A lovely post indeed.


I really enjoyed reading this post. You have some great Halloween memories!

Heather on her travels

Wow, that's a lot of Halloween fun for one post or eaven one day!


What a great story and a wonderful memory! I really enjoyed this post and I am hoping you are feeling a bit better!


Loved reading about your family's travel. It is wonderful to see how travel can really bring a family together.


Great Halloween post. We returned from Europe just a week before Halloween and I was surprised at how widely the holiday has caught on since the years I lived there, back in the 70s and 80s. Thanks for visiting my blog. I think I'm going to put you on my blogroll. But remember, there is still something of value to traditional newspapers!

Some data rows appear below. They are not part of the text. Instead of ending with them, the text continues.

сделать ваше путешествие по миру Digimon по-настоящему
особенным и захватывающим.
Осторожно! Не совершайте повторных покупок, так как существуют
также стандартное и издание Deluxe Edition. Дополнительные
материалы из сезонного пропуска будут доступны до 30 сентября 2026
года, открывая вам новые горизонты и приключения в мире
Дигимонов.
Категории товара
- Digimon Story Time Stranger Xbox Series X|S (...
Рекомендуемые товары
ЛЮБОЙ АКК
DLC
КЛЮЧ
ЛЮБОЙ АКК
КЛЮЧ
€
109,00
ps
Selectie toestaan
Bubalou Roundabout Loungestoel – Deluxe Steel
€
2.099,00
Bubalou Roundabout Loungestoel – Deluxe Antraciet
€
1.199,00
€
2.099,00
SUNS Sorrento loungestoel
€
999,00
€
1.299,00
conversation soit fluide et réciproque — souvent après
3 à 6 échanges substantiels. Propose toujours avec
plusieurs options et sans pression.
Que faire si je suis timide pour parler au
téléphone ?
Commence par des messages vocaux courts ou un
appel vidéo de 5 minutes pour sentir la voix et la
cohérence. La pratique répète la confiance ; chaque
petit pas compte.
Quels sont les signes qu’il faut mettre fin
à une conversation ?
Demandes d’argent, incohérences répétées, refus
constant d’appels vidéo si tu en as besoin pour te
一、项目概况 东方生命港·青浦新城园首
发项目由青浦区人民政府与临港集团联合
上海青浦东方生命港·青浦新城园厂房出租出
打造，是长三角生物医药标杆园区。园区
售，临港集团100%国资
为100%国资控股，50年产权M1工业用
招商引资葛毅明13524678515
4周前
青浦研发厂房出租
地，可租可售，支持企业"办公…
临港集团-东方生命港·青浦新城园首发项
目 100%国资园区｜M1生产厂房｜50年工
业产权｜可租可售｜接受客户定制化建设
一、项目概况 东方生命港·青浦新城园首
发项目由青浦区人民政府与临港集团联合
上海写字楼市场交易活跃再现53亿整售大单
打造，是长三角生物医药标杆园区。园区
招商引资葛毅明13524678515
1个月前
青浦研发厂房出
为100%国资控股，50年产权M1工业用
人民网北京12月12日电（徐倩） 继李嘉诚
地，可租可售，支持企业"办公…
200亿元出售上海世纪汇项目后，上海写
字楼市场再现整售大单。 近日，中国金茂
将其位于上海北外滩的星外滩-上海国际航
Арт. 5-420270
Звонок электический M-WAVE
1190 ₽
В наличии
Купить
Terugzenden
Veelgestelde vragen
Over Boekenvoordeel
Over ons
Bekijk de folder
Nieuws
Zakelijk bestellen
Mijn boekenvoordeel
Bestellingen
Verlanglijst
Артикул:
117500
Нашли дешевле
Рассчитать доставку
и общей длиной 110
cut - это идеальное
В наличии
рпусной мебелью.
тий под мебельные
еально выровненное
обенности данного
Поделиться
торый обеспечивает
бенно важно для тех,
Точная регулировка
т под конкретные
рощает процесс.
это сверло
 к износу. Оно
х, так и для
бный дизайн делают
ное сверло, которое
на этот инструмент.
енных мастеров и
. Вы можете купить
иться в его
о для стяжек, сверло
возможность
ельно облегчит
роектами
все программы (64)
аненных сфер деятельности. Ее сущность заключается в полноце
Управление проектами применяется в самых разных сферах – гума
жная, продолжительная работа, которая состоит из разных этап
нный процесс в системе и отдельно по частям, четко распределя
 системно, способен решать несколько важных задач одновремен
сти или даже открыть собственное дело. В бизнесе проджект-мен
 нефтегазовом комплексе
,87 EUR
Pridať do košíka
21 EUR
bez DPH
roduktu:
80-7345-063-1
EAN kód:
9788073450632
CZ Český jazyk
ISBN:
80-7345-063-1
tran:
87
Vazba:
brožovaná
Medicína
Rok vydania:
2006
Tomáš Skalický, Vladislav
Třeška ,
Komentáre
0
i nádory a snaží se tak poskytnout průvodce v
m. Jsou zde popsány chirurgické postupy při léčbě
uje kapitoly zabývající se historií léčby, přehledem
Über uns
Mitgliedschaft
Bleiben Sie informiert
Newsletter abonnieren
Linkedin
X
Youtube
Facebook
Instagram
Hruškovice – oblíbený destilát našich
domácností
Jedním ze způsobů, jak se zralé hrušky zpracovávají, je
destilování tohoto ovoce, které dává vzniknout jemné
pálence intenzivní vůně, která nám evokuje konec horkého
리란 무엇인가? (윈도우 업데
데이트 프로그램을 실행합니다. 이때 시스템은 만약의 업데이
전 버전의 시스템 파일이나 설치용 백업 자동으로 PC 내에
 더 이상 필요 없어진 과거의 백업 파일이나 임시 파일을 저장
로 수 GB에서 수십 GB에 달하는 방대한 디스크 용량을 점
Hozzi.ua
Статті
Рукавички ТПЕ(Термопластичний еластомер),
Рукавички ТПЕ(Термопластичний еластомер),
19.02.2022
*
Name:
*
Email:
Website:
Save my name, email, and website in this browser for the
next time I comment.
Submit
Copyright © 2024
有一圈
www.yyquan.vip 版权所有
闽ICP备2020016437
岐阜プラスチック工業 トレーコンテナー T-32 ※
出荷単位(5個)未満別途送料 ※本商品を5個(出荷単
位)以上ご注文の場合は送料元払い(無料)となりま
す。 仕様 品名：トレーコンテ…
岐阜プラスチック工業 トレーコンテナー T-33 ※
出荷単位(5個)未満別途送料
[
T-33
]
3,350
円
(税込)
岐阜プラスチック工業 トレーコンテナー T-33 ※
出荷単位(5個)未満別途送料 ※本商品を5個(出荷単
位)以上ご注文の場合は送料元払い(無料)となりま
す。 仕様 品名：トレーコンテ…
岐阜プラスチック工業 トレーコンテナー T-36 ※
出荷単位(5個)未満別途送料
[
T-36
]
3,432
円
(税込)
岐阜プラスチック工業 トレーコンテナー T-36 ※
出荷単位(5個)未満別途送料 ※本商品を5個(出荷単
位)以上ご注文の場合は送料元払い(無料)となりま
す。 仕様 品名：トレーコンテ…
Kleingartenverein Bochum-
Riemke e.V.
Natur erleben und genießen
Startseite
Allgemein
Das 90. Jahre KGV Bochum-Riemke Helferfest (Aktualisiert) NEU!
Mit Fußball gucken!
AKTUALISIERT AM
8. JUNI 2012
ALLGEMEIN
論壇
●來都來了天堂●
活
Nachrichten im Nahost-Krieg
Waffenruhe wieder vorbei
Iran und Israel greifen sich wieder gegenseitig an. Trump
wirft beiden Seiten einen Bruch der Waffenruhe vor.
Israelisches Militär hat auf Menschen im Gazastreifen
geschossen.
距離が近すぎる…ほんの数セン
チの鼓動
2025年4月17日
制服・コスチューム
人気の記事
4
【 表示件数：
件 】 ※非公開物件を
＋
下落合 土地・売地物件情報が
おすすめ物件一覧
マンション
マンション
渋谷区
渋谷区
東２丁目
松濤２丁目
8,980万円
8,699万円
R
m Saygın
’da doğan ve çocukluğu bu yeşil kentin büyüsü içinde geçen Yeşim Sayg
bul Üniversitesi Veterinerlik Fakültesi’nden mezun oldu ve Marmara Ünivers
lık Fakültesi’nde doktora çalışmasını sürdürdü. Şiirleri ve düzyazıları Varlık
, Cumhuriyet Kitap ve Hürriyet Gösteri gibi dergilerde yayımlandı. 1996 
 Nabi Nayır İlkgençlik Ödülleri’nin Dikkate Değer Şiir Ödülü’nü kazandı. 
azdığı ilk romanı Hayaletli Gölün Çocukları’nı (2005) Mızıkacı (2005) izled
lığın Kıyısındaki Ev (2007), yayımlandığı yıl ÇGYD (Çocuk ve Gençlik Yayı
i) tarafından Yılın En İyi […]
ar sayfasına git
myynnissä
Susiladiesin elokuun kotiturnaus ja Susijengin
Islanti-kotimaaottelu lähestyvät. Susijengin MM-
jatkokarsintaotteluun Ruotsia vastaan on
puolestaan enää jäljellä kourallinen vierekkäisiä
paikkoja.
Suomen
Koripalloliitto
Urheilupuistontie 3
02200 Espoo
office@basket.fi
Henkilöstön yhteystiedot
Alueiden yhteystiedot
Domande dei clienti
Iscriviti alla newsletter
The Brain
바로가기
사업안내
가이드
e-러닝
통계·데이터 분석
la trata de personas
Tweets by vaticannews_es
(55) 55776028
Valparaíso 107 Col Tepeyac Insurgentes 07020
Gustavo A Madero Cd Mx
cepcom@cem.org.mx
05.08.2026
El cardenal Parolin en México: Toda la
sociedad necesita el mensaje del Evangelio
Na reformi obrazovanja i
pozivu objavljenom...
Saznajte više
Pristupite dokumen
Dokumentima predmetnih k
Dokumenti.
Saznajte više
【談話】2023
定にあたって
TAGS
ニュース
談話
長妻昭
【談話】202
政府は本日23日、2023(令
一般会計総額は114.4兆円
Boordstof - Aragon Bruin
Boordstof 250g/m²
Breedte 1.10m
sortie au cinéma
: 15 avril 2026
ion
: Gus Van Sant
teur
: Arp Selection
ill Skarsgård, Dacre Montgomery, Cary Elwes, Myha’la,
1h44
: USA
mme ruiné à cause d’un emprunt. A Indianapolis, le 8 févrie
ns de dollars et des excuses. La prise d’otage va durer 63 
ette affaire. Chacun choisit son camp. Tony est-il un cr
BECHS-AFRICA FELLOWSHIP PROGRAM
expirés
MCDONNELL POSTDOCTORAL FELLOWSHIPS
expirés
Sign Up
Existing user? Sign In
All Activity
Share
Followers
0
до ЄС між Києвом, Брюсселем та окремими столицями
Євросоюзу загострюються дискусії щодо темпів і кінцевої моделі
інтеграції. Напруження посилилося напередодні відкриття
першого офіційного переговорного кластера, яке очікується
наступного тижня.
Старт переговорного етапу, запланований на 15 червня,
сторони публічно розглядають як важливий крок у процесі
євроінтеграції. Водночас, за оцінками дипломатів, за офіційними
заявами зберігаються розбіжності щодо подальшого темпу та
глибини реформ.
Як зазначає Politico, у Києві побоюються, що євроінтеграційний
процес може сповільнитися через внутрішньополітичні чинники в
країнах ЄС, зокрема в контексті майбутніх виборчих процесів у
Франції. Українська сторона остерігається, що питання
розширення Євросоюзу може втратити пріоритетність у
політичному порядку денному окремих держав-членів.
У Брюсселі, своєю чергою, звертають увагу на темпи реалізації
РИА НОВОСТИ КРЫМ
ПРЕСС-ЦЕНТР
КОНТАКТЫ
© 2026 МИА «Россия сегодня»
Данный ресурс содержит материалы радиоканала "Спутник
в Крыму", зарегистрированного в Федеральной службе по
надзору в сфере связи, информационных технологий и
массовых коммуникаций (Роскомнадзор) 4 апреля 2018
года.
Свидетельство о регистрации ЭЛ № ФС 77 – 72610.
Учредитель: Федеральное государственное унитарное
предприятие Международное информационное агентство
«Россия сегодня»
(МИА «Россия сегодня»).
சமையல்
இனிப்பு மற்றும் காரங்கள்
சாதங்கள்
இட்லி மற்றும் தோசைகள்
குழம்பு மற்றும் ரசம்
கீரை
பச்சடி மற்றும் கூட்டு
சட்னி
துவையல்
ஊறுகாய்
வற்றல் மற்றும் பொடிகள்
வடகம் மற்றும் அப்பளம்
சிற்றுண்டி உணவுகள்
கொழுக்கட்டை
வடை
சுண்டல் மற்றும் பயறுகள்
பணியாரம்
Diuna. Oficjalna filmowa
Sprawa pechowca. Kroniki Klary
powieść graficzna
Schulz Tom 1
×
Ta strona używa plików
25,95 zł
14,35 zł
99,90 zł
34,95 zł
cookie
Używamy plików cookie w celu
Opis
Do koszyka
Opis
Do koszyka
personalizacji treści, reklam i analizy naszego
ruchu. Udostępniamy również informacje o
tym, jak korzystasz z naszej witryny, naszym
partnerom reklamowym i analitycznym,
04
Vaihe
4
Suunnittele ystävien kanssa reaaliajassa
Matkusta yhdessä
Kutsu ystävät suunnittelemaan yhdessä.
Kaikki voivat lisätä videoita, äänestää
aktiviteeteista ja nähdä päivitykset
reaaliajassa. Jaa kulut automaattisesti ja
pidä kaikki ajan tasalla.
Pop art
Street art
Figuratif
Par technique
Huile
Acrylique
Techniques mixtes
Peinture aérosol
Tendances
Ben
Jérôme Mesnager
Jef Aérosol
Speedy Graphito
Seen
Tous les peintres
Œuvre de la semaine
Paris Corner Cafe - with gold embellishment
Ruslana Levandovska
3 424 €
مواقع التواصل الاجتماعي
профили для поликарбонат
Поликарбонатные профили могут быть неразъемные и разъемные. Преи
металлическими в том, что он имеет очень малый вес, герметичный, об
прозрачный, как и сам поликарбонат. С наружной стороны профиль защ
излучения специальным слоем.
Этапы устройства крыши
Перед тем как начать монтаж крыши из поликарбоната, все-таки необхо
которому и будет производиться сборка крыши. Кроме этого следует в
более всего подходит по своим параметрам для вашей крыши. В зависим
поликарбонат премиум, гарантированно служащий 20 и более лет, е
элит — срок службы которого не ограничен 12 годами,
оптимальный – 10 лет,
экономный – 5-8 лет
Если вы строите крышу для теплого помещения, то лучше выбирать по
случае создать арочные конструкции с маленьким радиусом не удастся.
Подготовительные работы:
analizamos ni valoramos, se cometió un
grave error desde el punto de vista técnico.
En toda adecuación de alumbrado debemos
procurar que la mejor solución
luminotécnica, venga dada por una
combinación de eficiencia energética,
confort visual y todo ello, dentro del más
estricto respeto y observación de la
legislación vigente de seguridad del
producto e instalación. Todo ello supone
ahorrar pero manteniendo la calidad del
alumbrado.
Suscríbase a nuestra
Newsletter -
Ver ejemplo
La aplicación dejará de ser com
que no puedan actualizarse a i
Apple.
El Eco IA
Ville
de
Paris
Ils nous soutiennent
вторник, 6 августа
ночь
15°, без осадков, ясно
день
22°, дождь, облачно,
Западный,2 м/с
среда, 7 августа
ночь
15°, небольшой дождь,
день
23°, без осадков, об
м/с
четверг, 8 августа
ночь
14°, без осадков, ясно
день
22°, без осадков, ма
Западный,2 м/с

How fun! What a great Halloween you had! My girls were feeling down about being in Brazil for Halloween because we were told it is not celebrated here. However, that information was wrong! My two teens were invited to a costume party at a local restaurant and my 9 year old was invited to a friend's house where trick or treating was done. They all three got to dress up which is what they really wanted and no one felt they had been deprived of anything after it was all done.

Tara Weed

One our favorite holidays on the road full-time in the states is Halloween. We have been in 11 different locations for it and always find a fun neighborhood. We love hearing locals debate over the best place to go or finding out in St. Louis you need to tell a joke before you get a treat. Salem, MA or Witch City as it is known is a must see crazy Halloween destination. We don't even know where we will be yet for Halloween 2010 but we know it will be good.